HB 1095 gives law enforcement officers discretion to issue a citation in lieu of arrest for low-level, non-violent, offenses, such as trespassing. Officers may issue an arrest in cases of repeated violation or if the individual poses a threat.

Trial Changes

HB 1095 allows for remote pretrial detention hearings to ensure that all hearings will occur within 48 hours of arrest in any location throughout the state. It also creates a 90-day time-to-trial period.

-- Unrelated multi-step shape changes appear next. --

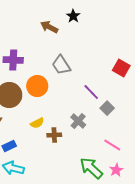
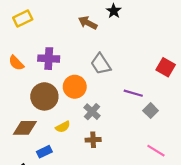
purple line: (91, 92) -> (133, 93), turned -30
gray cross: (78, 121) -> (92, 112), moved
yellow semicircle: (37, 123) -> (63, 127), moved

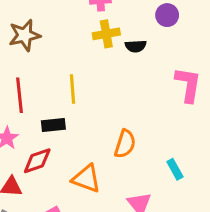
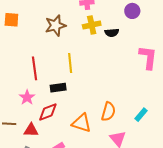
brown star: (25, 35) -> (55, 25), moved
orange semicircle: (125, 144) -> (108, 112), moved
cyan rectangle: (175, 169) -> (141, 115), turned 72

Other Key Bills from Veto Session

HB 1293 (LaPointe/Harmon) is a bill that divests the State of Illinois from Russian interests. It prohibits the investment of state funds into Russian or Belarusian companies and institutions. Similarly, it requires all state-funded retirement systems to divest from Russian interests as soon as feasibly possible. Requires public higher-education institutions to disclose any endowments or donations they receive from Russia. Creates the Money Laundering in Real Estate Task Force to assess the exposure of the real estate sector in Illinois to illicit Russian money, and the Illinois Elections and Infrastructure Integrity Task Force to prevent foreign interference in upcoming elections as well as prepare for cyberattacks on state infrastructure. Gives DHS emergency rulemaking authority in the event of a large-scale refugee resettlement initiative. SFA 1 updates the legislation to fit with events in the Russia-Ukraine conflict that have occurred since the bill first passed the House in April. HB 1293 unanimously passed the House on April 5. It unanimously passed the Senate on November 16, after being amended. The House unanimously concurred to the Senate amendment on November 30, and the bill now awaits the governor’s signature.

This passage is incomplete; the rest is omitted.